As 10n increase faster than n, as n tends towards infinity, so does 10n-n.
And we have an infinite number of points in time at which we're removing balls.


Or, for an even simpler explanation.
Each time we increase the number of balls by 9.
We do this an infinite number of times.
Therefore there are an infinite number of balls.


Personally, I think my version is far more intuitive.


But your version, however intuitive, must be incorrect. Every ball is eventually removed. As VorpalNeko said, limits don't give you the correct answer.


Well, it was in response to BloodlvsTxBvtterflies when he said that the answer (referring to all removed therefore none in) was so intuitive, thus I wished to point out that a limits approach is far more intuitive to most people.


Cougar Draven
The answer is we never reach midnight. It is possible to reach 11:59.99999999999999999999999999, et cetera, but midnight itself will never happen.

http://en.wikipedia.org/wiki/Xeno's_paradox#The_dichotomy_paradox

Dave the lost


Cougar Draven

PostPosted: Sat Jan 20, 2007 6:17 am


Dave the lost
Cougar Draven
The answer is we never reach midnight. It is possible to reach 11:59.99999999999999999999999999, et cetera, but midnight itself will never happen.

http://en.wikipedia.org/wiki/Xeno's_paradox#The_dichotomy_paradox


Indeed. I'd forgotten that was the title.
PostPosted: Tue Jan 23, 2007 11:21 pm


it said to ignore all limits (admittedly this approach is woefully impractical in reality; but this is a thought experiment, not a physical one, so the limits of reality simply do not apply)

BloodlvsTxBvtterflies


Forcedtojoin

PostPosted: Sun Feb 18, 2007 3:24 pm


The crux of this problem is that when dealing with operations on infinities, the order or way in which you do things is important.

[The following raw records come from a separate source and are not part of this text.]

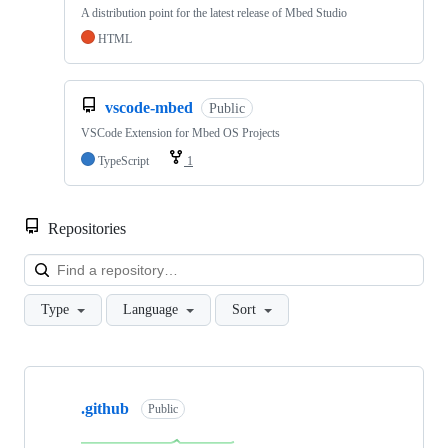
A distribution point for the latest release of Mbed Studio
HTML
vscode-mbed
Public
VSCode Extension for Mbed OS Projects
TypeScript
1
Repositories
Loa
Type
Language
Sort
Showing
10
.github
of
Public
682
repositories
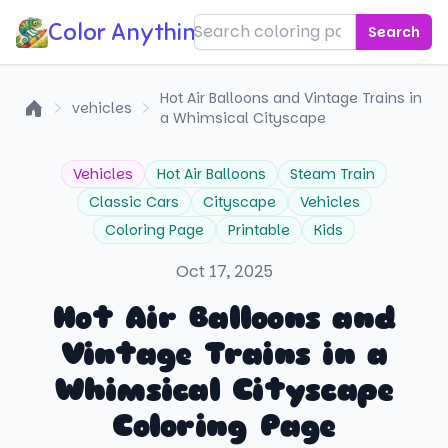
Color Anything!
Search
Hot Air Balloons and Vintage Trains in
vehicles
a Whimsical Cityscape
Home
Vehicles
Hot Air Balloons
Steam Train
Classic Cars
Cityscape
Vehicles
Coloring Page
Printable
Kids
Oct 17, 2025
Hot Air Balloons and
Vintage Trains in a
Whimsical Cityscape
Coloring Page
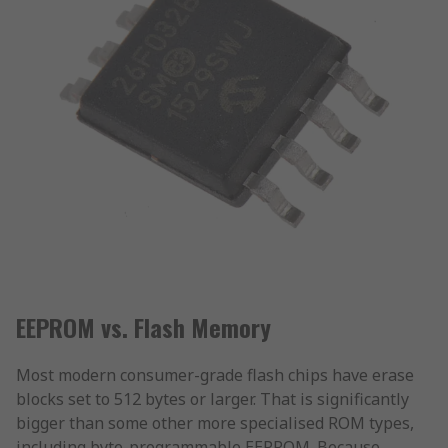
EEPROM vs. Flash Memory
Most modern consumer-grade flash chips have erase
blocks set to 512 bytes or larger. That is significantly
bigger than some other more specialised ROM types,
including byte-programmable EEPROM. Because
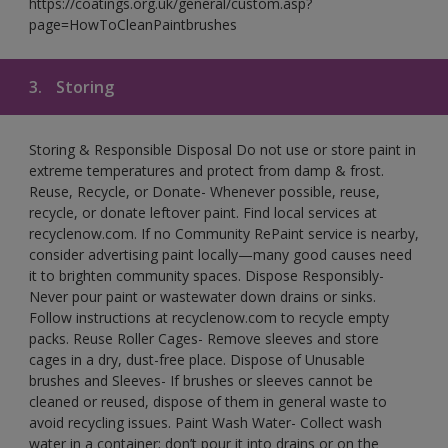
https://coatings.org.uk/general/custom.asp?
page=HowToCleanPaintbrushes
3.
Storing
Storing & Responsible Disposal Do not use or store paint in
extreme temperatures and protect from damp & frost.
Reuse, Recycle, or Donate- Whenever possible, reuse,
recycle, or donate leftover paint. Find local services at
recyclenow.com. If no Community RePaint service is nearby,
consider advertising paint locally—many good causes need
it to brighten community spaces. Dispose Responsibly-
Never pour paint or wastewater down drains or sinks.
Follow instructions at recyclenow.com to recycle empty
packs. Reuse Roller Cages- Remove sleeves and store
cages in a dry, dust-free place. Dispose of Unusable
brushes and Sleeves- If brushes or sleeves cannot be
cleaned or reused, dispose of them in general waste to
avoid recycling issues. Paint Wash Water- Collect wash
water in a container; don’t pour it into drains or on the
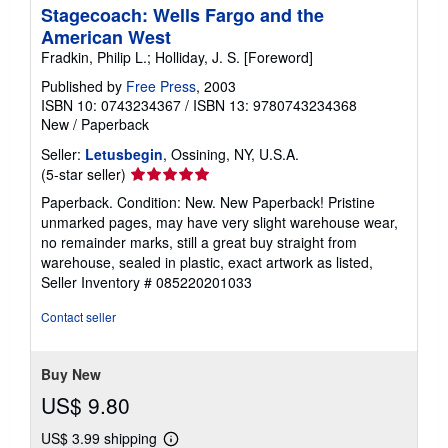
Stagecoach: Wells Fargo and the
American West
Fradkin, Philip L.; Holliday, J. S. [Foreword]
Published by
Free Press
, 2003
ISBN 10: 0743234367
/
ISBN 13: 9780743234368
New
/
Paperback
Seller:
Letusbegin
, Ossining, NY, U.S.A.
Seller
(5-star seller)
rating
Paperback. Condition: New. New Paperback! Pristine
5
unmarked pages, may have very slight warehouse wear,
out
no remainder marks, still a great buy straight from
of
warehouse, sealed in plastic, exact artwork as listed,
5
Seller Inventory # 085220201033
stars
Contact seller
Buy New
US$ 9.80
US$ 3.99 shipping
Learn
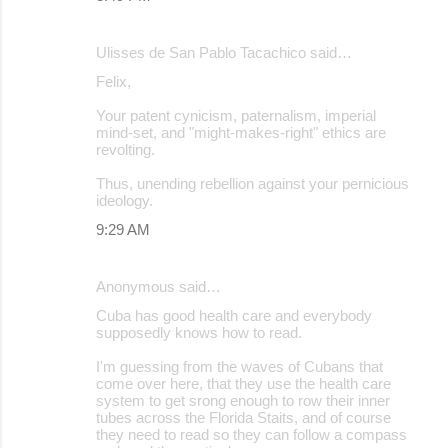
Ulisses de San Pablo Tacachico said…
Felix,
Your patent cynicism, paternalism, imperial
mind-set, and "might-makes-right" ethics are
revolting.
Thus, unending rebellion against your pernicious
ideology.
9:29 AM
Anonymous said…
Cuba has good health care and everybody
supposedly knows how to read.
I'm guessing from the waves of Cubans that
come over here, that they use the health care
system to get srong enough to row their inner
tubes across the Florida Staits, and of course
they need to read so they can follow a compass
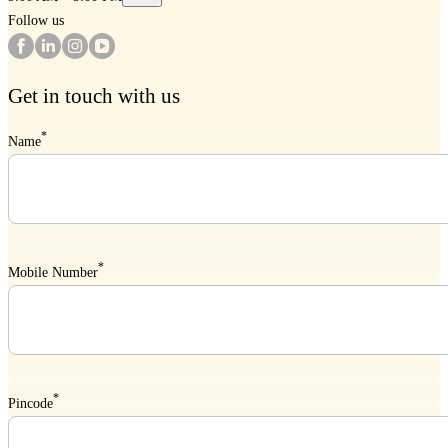
Follow us
Get in touch with us
*
Name
*
Mobile Number
*
Pincode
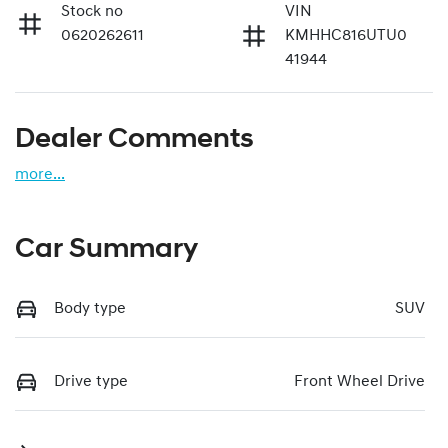
Stock no
VIN
0620262611
KMHHC816UTU0
41944
Dealer Comments
more
...
Car Summary
Body type
SUV
Drive type
Front Wheel Drive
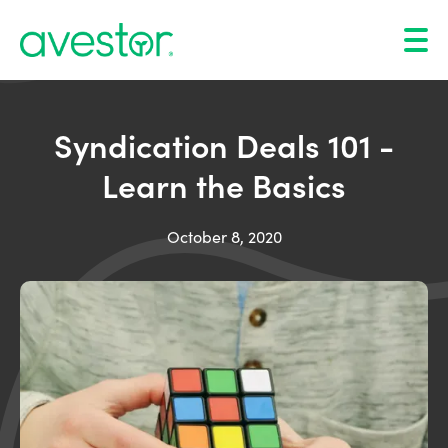
Syndication Deals 101 -
Learn the Basics
October 8, 2020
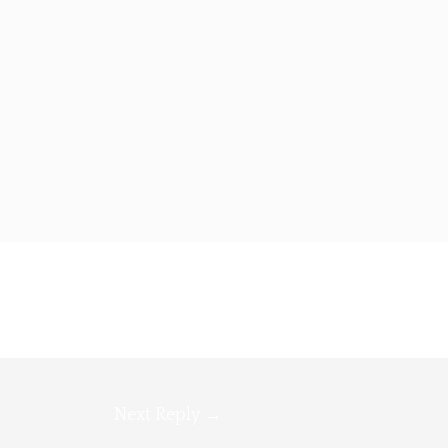
Next Reply
→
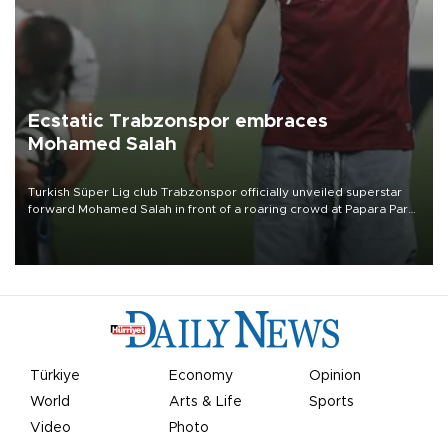
Ecstatic Trabzonspor embraces
Mohamed Salah
Turkish Süper Lig club Trabzonspor officially unveiled superstar
forward Mohamed Salah in front of a roaring crowd at Papara Park
on Aug. 6 night, celebrating what club officials called one of the
most historic transfer accomplishments in Turkish sports history.
Türkiye
Economy
Opinion
World
Arts & Life
Sports
Video
Photo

Note that the original problem specified removing the lowest number ball in the urn, i.e., the balls removed were 1, 2, 3, etc..... Now suppose that after putting 10 balls in at each timestep, we took out instead the highest number, so we remove 10, then 20, then 30, etc. What is interesting is that even though at each time step we are putting in the same number of balls as before, now the urn will have an infinite number of balls at midnight!

What this means is that Infinity - infinity = infinity - infinity does not always hold! Crazy, huhn?